[Input data — start]

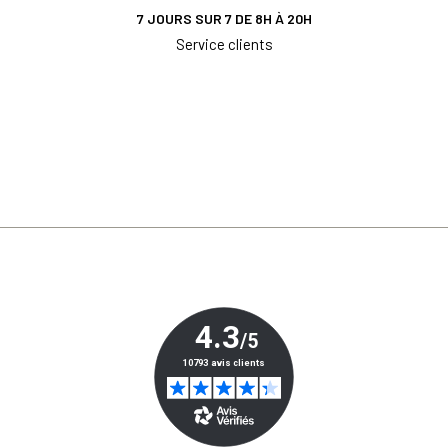
7 JOURS SUR 7 DE 8H À 20H
Service clients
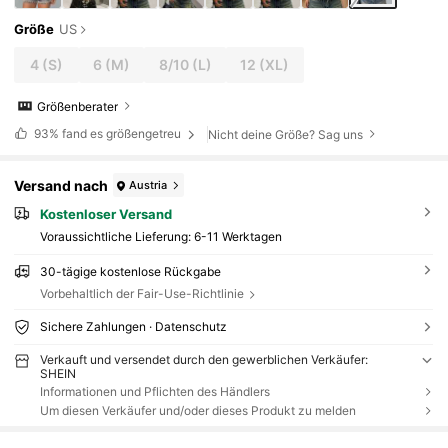
Größe
US
4
(S)
6
(M)
8/10
(L)
12
(XL)
Größenberater
93%
fand es größengetreu
Nicht deine Größe? Sag uns
Versand nach
Austria
Kostenloser Versand
Voraussichtliche Lieferung:
6-11 Werktagen
30-tägige kostenlose Rückgabe
Vorbehaltlich der Fair-Use-Richtlinie
Sichere Zahlungen · Datenschutz
Verkauft und versendet durch den gewerblichen Verkäufer:
SHEIN
Informationen und Pflichten des Händlers
Um diesen Verkäufer und/oder dieses Produkt zu melden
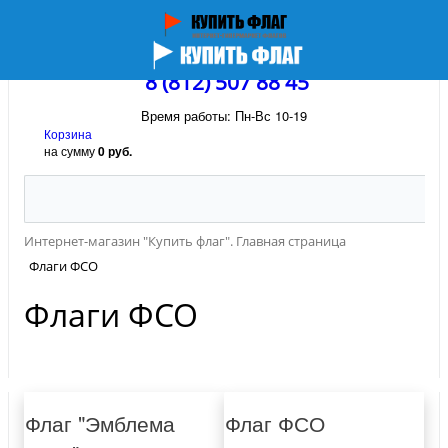
8 (812) 507 88 45
Время работы: Пн-Вс 10-19
Корзина
на сумму
0 руб.
Интернет-магазин "Купить флаг". Главная страница
Флаги ФСО
Флаги ФСО
Флаг "Эмблема
Флаг ФСО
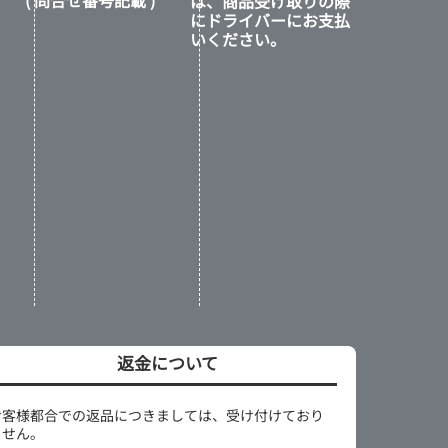
は、商品受け取りの際
にドライバーにお支払
いください。
返金について
お客様都合での返品につきましては、受け付けており
ません。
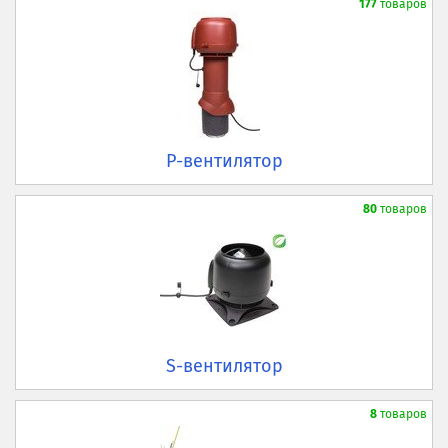
177
товаров
P-вентилятор
80
товаров
S-вентилятор
8
товаров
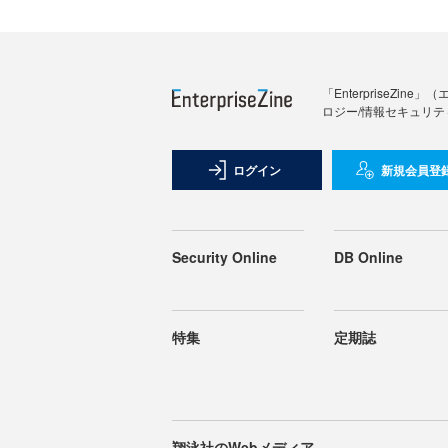
「Enterprise
ロジー/情報セキュリテ
ログイン
新規会員登
Security Online
DB Online
特集
定期誌
翔泳社のWebメディア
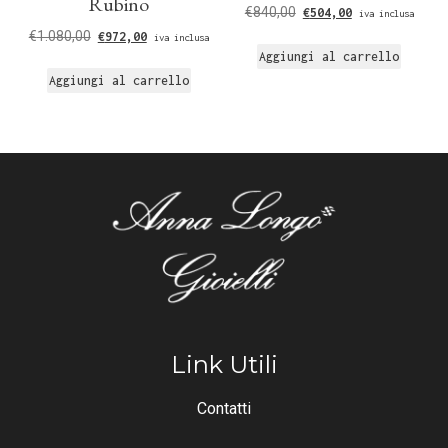
Rubino
€
840,00
€
504,00
iva inclusa
€
1.080,00
€
972,00
iva inclusa
Aggiungi al carrello
Aggiungi al carrello
Link Utili
Contatti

[Input data — finish]

• **Your objective**
Retype the data exactly as it stands, but keep the images out of your copy.

• **Answer area**
7 JOURS SUR 7 DE 8H À 20H
Service clients
Größe
US
4
(S)
6
(M)
8/10
(L)
12
(XL)
Größenberater
93%
fand es größengetreu
Nicht deine Größe? Sag uns
Versand nach
Austria
Kostenloser Versand
Voraussichtliche Lieferung:
6-11 Werktagen
30-tägige kostenlose Rückgabe
Vorbehaltlich der Fair-Use-Richtlinie
Sichere Zahlungen · Datenschutz
Verkauft und versendet durch den gewerblichen Verkäufer:
SHEIN
Informationen und Pflichten des Händlers
Um diesen Verkäufer und/oder dieses Produkt zu melden
8 (812) 507 88 45
Время работы: Пн-Вс 10-19
Корзина
на сумму
0 руб.
Интернет-магазин "Купить флаг". Главная страница
Флаги ФСО
Флаги ФСО
Флаг "Эмблема
Флаг ФСО
は、商品受け取りの際
にドライバーにお支払
いください。
返金について
お客様都合での返品につきましては、受け付けており
ません。
177
товаров
P-вентилятор
80
товаров
S-вентилятор
8
товаров
「Enterprise
ロジー/情報セキュリテ
ログイン
新規会員登
Security Online
DB Online
特集
定期誌
翔泳社のWebメディア
Rubino
€
840,00
€
504,00
iva inclusa
€
1.080,00
€
972,00
iva inclusa
Aggiungi al carrello
Aggiungi al carrello
Link Utili
Contatti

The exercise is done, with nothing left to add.